Monday, June 29, 2009

Momentary setback

Staring out a window, watching the world go by
Sometimes it's as if time takes too long
Why don't I just take my own life?
But then my better sense kicks in, sit back and take a breath
Why am I thinking like that?
I'm only thinking of myself ...

Slow down boy, relax, a momentary setback
Don't take it so fast
Thanks for the perfect sentiment, Marc Broussard. :)

I'm sure in reading my two entries, as I pushed myself that extra bit and shaved :30 off my mile, you could see it coming: I pushed a little bit TOO hard and started feeling some pretty serious pain in my left calf. It'd been happening for a few days, but today it was to the point that I had to stop running because I knew if I didn't, it could be a REAL problem.

And then I had a thought: This calf pain began about the same time I switched to new shoes, which is also when I started really upping my weekly mileage. I thought I was being careful in my increases, so can the pain be attributed to the new shoes?

So after pulling myself off the treadmill (because OMG IS THE RAIN EVER GOING TO STOP, BOSTON?!), I limped to Marathon Sports in Washington Square and asked for their technical advice. All three employees there were exceedingly helpful as they confirmed my potential suspicions and watched me run in literally every possible way: in the old shoes, barefoot (ok that was just walking), in a stability pair, in a neutral pair, and in four different sizes.

Since we weren't sure of the true cause of the pain, the store manager agreed to extend the return policy slightly so that I could take a week off of running before taking my new Brooks Dyads for a couple of laps. How cool is that?

The part that surprised me the most was my internal response to their diagnosis: I have to take a week off of running? Then start back up slowly? But ... but ... I've worked so hard to get up to four miles, and in a week I have to start back at one! Waaaaaaaaah Rickyyyyyy!
And the worst part: Now I have to forgo the 5K I was hoping to do on Independence Day. But there will be other 5Ks, I'm sure.

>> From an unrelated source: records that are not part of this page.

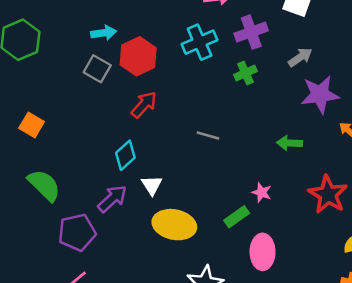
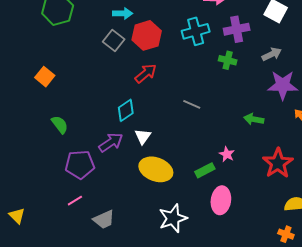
green cross: (245, 73) -> (228, 60), turned 30
orange square: (32, 125) -> (45, 77), moved
green semicircle: (44, 185) -> (60, 125), size x0.7

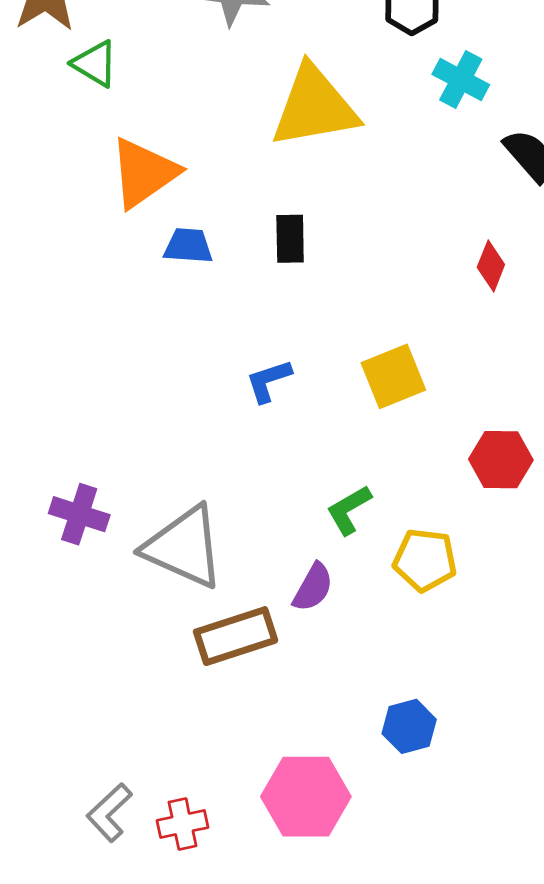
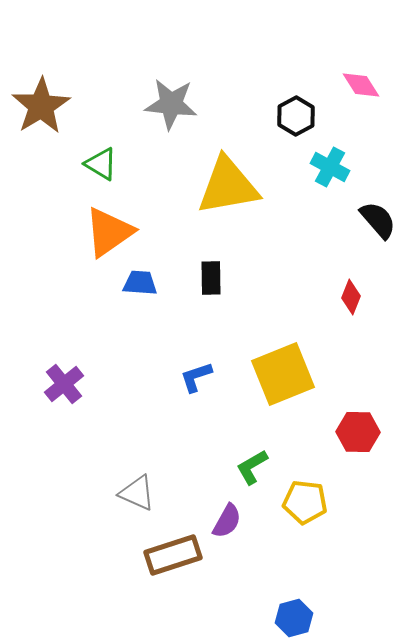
green triangle: (95, 64) -> (101, 164), moved
yellow square: (393, 376) -> (283, 374), size x1.4
purple cross: (79, 514) -> (64, 384), moved, turned 33
gray triangle: (184, 547) -> (137, 493), size x0.6

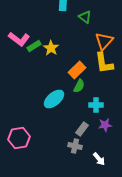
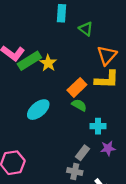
green rectangle: (34, 46) -> (29, 61), size x1.5
yellow L-shape: (104, 63) -> (107, 80), turned -80
green semicircle: (79, 86) -> (79, 105), turned -88
cyan ellipse: (54, 99) -> (38, 110), moved

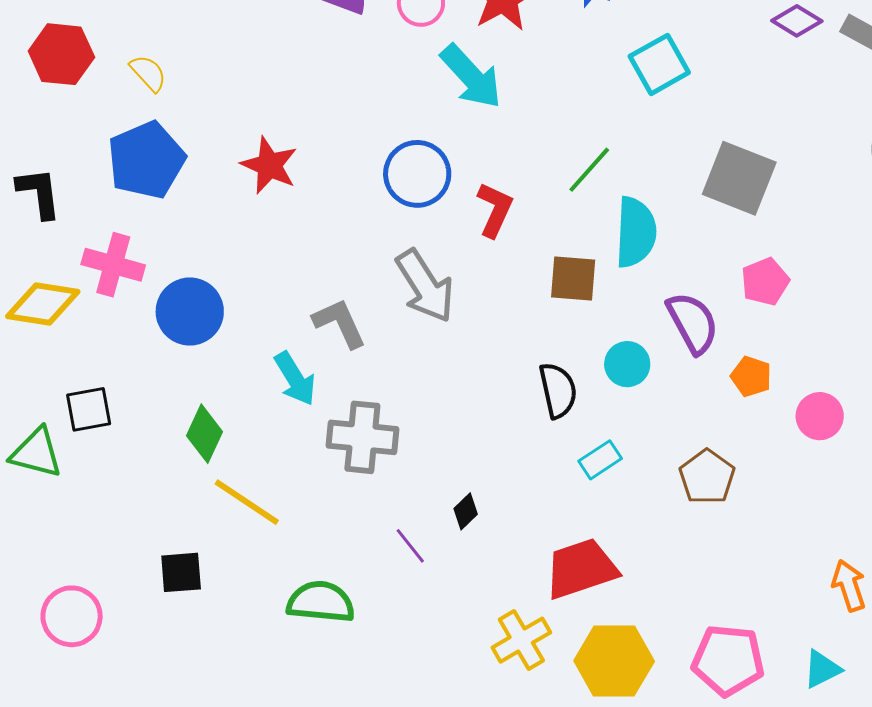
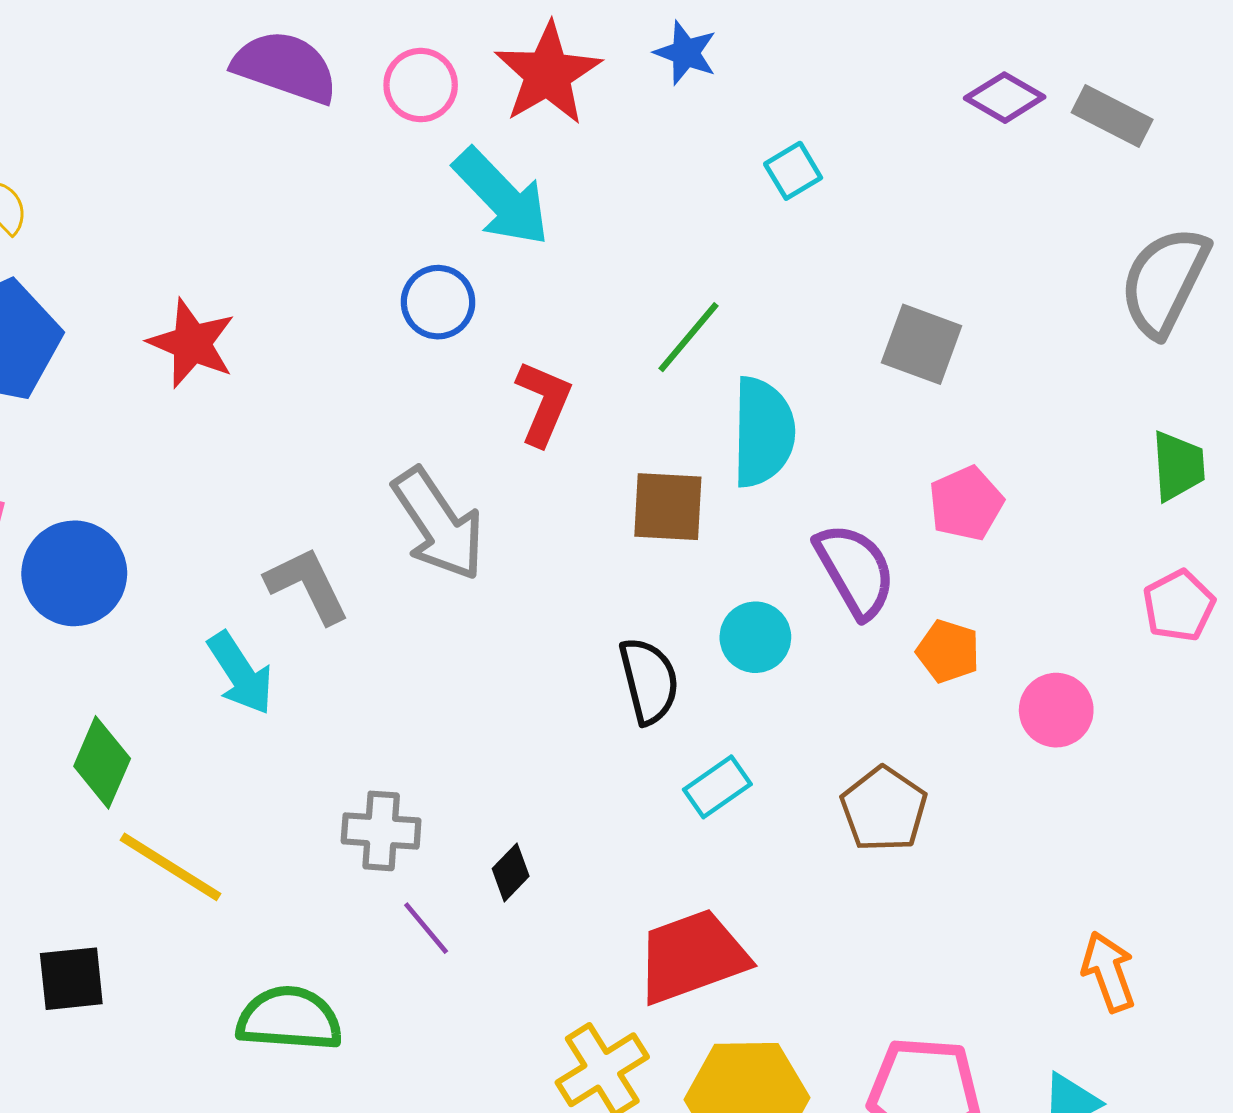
cyan square: (659, 64) -> (793, 171), size x0.6
blue circle: (417, 174) -> (438, 302), moved, size x0.7
gray square: (739, 178) -> (922, 344), size x0.7
gray cross: (362, 437) -> (381, 831), moved, size x0.7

I've decided to look at it not as a deterrent from future running, but as a momentary setback - a week off in order to ensure that I will have many weeks and many more runs in my future. This time off is an investment payment to the future runner that I am becoming.

Tuesday, June 23, 2009

Grace

This past Sunday's Gospel tells the story of Jesus calming a storm:

A violent squall came up and waves were breaking over the boat,
so that it was already filling up.
Jesus was in the stern, asleep on a cushion.
They woke him and said to him,"Teacher, do you not care that we are perishing?"
He woke up, rebuked the wind, and said to the sea, "Quiet! Be still!"
The wind ceased and there was great calm.
Then he asked them, "Why are you terrified? Do you not yet have faith?"

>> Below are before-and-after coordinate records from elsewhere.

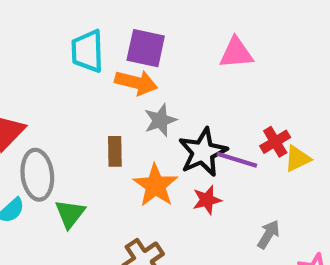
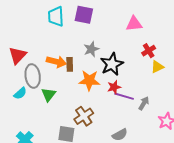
pink triangle: (236, 53) -> (134, 24), moved
orange arrow: (136, 83) -> (56, 62), moved
red cross: (275, 142) -> (149, 51), moved
purple line: (237, 160) -> (124, 96), moved
orange star: (155, 185) -> (89, 80), turned -30

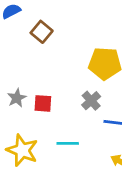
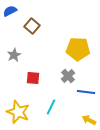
gray star: (17, 98) -> (14, 55), moved
cyan line: (68, 143) -> (51, 107), turned -63

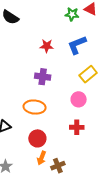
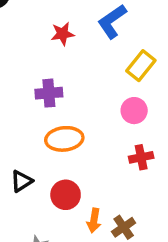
purple cross: (43, 77) -> (49, 93), moved
red circle: (37, 138) -> (66, 195), moved

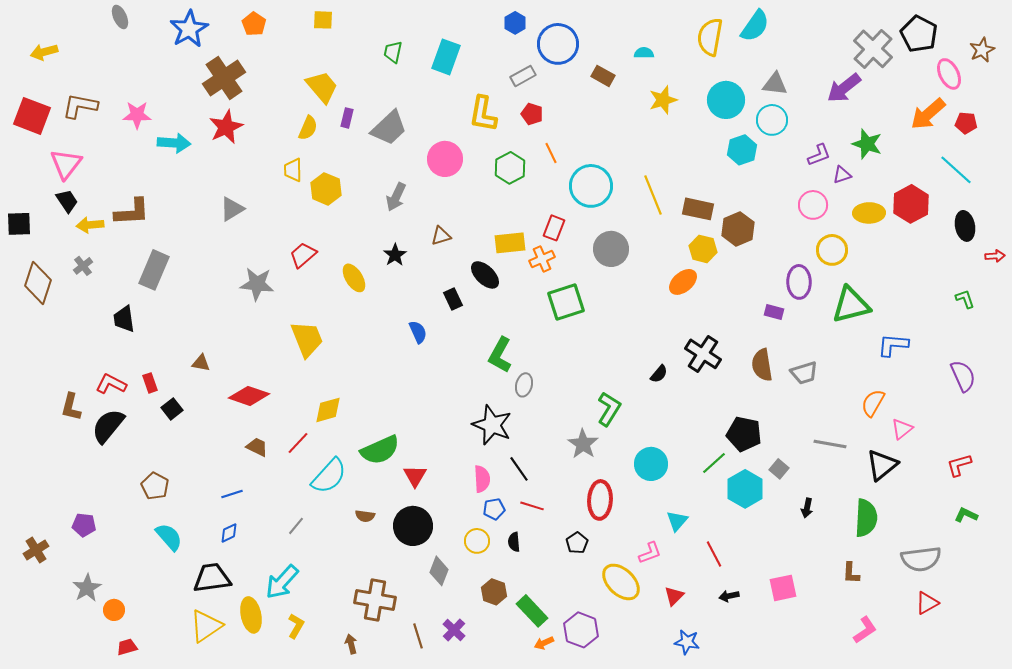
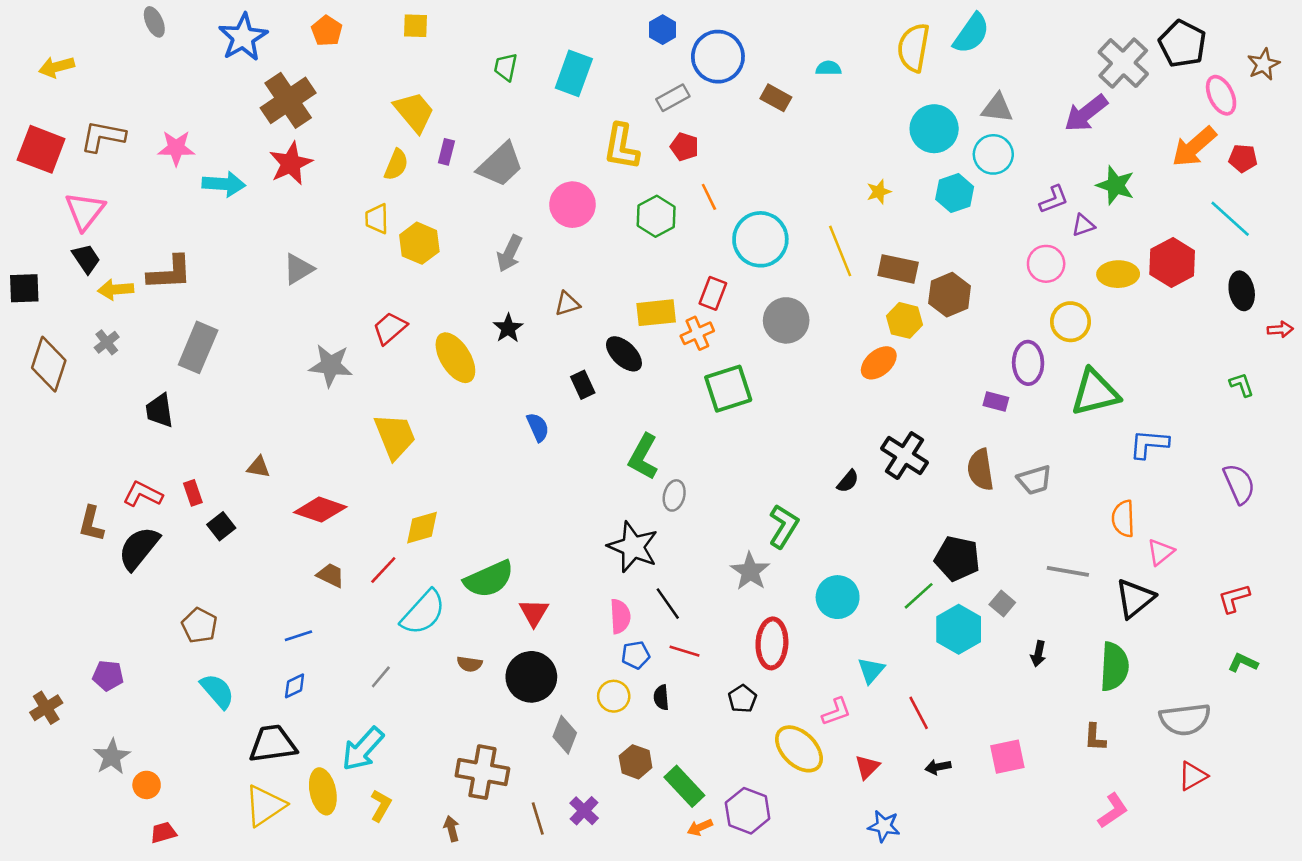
yellow star: (663, 100) -> (879, 192), moved, size x0.7
yellow ellipse: (354, 278) -> (455, 358), size x1.4
orange semicircle: (873, 403) -> (1123, 519), turned -32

I've been thinking a lot about this Gospel and the subsequent homily that I heard, about how often we think that Jesus is "asleep" in our lives just because we don't see His active
movement. I've been thinking and praying about this, especially because lately I've been feeling kind of isolated (though I love living alone, sometimes I also get lonely) and wondering what is keeping me in Boston, given that I have many friends in other cities who are encouraging me to move closer.
Since Sunday, I've been asking God, "Why do I feel like you're asleep? How are you working in my life that I can't see? Why aren't you calming my internal storm of listlessness?"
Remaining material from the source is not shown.